Thought you guys would like to see some pictures of tonight's fishing on the river and a nice Musky my son caught to top it off. 43.5 inches and fat....Started trolling about 6:30, beautiful night, calm winds and about 76 degrees....water temp was 68.5...Just adjacent to a huge weedbed at about 8:30 she smashed one of our Musky Rockets at about 4mph. Good pic of the release also. Hope you enjoy the photos...

Rod



















Here is a pic of the bait. This bait was built by my son in 2003. I can't tell you how many Musky we have caught on it....showing some wear, but still produces. It is called the "Bullseye".









Here is a freighter with the sunset.....great night.


----------



## hazmail (Oct 26, 2007)

Rod - niiiiiiiiice fish, and nice lure, you can't beat those colours, they must have been used for 100 years now (Heddon etc). Makes me wonder why I muck around with all these fancy new 'fluros' etc. pete


----------



## All Eyes (Jul 28, 2004)

Great pics! Thanks for sharing them.


----------



## jerkin (Apr 3, 2008)

Sweeeet!! Nice fish Rod, glad to see you've been making time to get out and enjoy the water. I've only been out for muskies 3 times so far, 1 whole day and 2 half days. Looks like my next trip won't be until Labor Day, this honey-do list is killing me! I WILL be out for the fall fatty season though, looking for one like in your avatar.


----------



## TIGGER (Jan 17, 2006)

Great pictures Rod. That is one of my favorite times of the day. I love the early morning also. 

What a healthy fish to boot!

I really like the color pattern and man can I see all those teeth marks for sure!

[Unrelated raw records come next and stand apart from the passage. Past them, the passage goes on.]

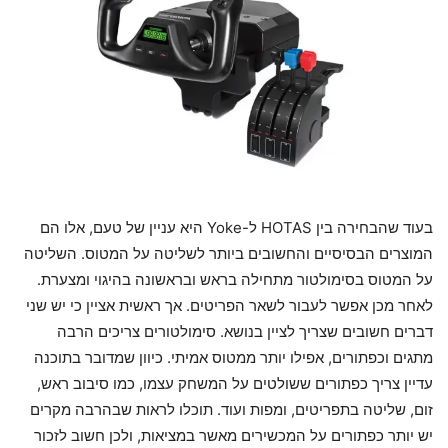
בעוד שהבחירה בין HOTAS ל-Yoke היא עניין של טעם, אלו הם
המוצרים הבסיסיים והחשובים ביותר לשליטה על המטוס. השליטה
על המטוס בסימולטור מתחילה בראש ובראשונה בהיגוי ומצערת.
לאחר מכן אפשר לעבור לשאר הפריטים. אך ראשית אציין כי יש שני
דברים חשובים שצריך לציין בנושא. סימולטורים צריכים הרבה
מתגים וכפתורים, אפילו יותר ממטוס אמיתי. כיוון שמדובר בתוכנה
עדיין צריך כפתורים ששולטים על המשחק עצמו, כמו סיבוב ראש,
זום, שליטה בתפריטים, ומפות ועוד. תוכלו לראות שבהרבה מקרים
יש יותר כפתורים על המכשירים מאשר במציאות, ולכן חשוב לזכור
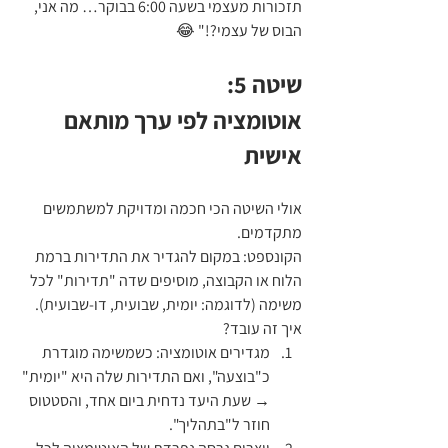
תזכורות מעצמי בשעה 6:00 בבוקר… מה אני, 
הבוס של עצמי?!" 😂
שיטה 5:
אוטומציה לפי ערך מותאם 
אישית
אולי השיטה הכי חכמה ומדויקת למשתמשים 
מתקדמים.
הקונספט: במקום להגדיר את התדירות ברמת 
הלוח או הקבוצה, מוסיפים שדה "תדירות" לכל 
משימה (לדוגמה: יומית, שבועית, דו-שבועית).
איך זה עובד?
מגדירים אוטומציה: כשמשימה מוגדרת 
כ"בוצעה", ואם התדירות שלה היא "יומית" 
→ שעת היעד נדחית ביום אחד, והסטטוס 
חוזר ל"בתהליך".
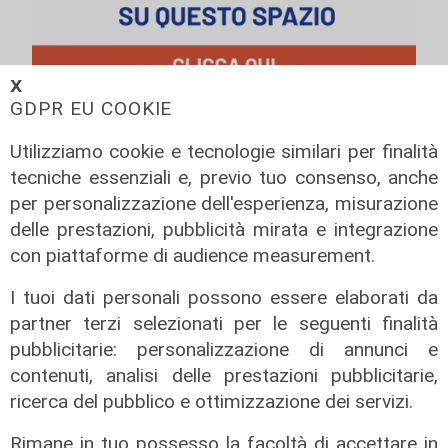
𝗫
GDPR EU COOKIE
Utilizziamo cookie e tecnologie similari per finalità
tecniche essenziali e, previo tuo consenso, anche
per personalizzazione dell'esperienza, misurazione
delle prestazioni, pubblicità mirata e integrazione
con piattaforme di audience measurement.
I tuoi dati personali possono essere elaborati da
partner terzi selezionati per le seguenti finalità
pubblicitarie: personalizzazione di annunci e
La trattativa
contenuti, analisi delle prestazioni pubblicitarie,
Genoa, Vogliacco a un passo dalla
ricerca del pubblico e ottimizzazione dei servizi.
Cremonese
Rimane in tuo possesso la facoltà di accettare in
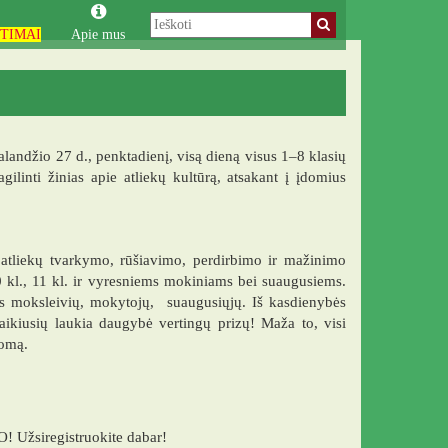
TIMAI
Apie mus
alandžio 27 d., penktadienį, visą dieną visus 1–8 klasių
ilinti žinias apie atliekų kultūrą, atsakant į įdomius
 atliekų tvarkymo, rūšiavimo, perdirbimo ir mažinimo
 kl., 11 kl. ir vyresniems mokiniams bei suaugusiems.
s moksleivių, mokytojų,
suaugusiųjų. Iš kasdienybės
laikiusių laukia daugybė vertingų prizų! Maža to, visi
lomą.
O! Užsiregistruokite dabar!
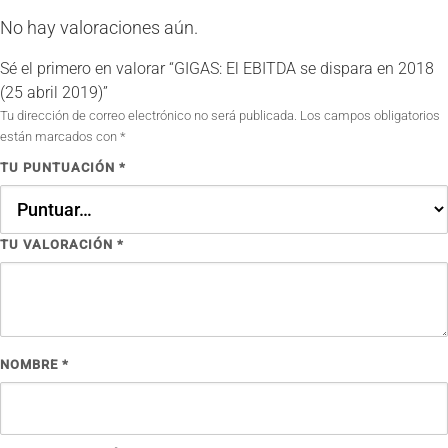
No hay valoraciones aún.
Sé el primero en valorar “GIGAS: El EBITDA se dispara en 2018
(25 abril 2019)”
Tu dirección de correo electrónico no será publicada.
Los campos obligatorios
están marcados con
*
TU PUNTUACIÓN
*
TU VALORACIÓN
*
NOMBRE
*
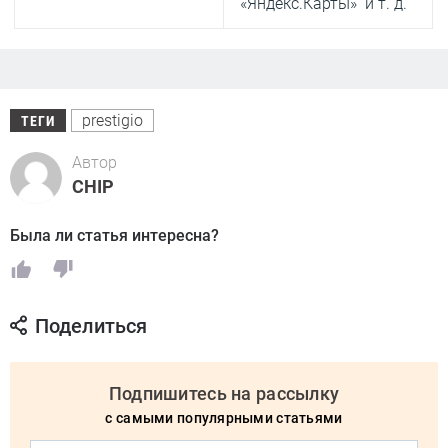
«Яндекс.Карты» и т. д.
prestigio
ТЕГИ
Автор
CHIP
Была ли статья интересна?
Поделиться
Подпишитесь на рассылку
с самыми популярными статьями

I actually just turned my first cedar bait on my lathe yesterday. Vince will be happy. LOL I have had the lathe for 4 months un-used till yesterday. I split the body and will try the finish process next. Not sure to finish the two pieces together and break the epoxy apart at the end on the joint or finish them seperate. You got me going on these jointed buggers! After fishing St. Clair 3 weeks ago I see now how good the jointed cedar baits work for those big fish!

John


----------



## fugarwi7 (Sep 20, 2006)

Awesome pictures Rod...you must be pleased a bait continues to produce so consistently...you should be making more like that for the box...and maybe a few for the rest of us!


----------



## keram (Mar 29, 2008)

great catch and even better pictures


----------



## vc1111 (Apr 13, 2004)

Great story and pics, Rod.


----------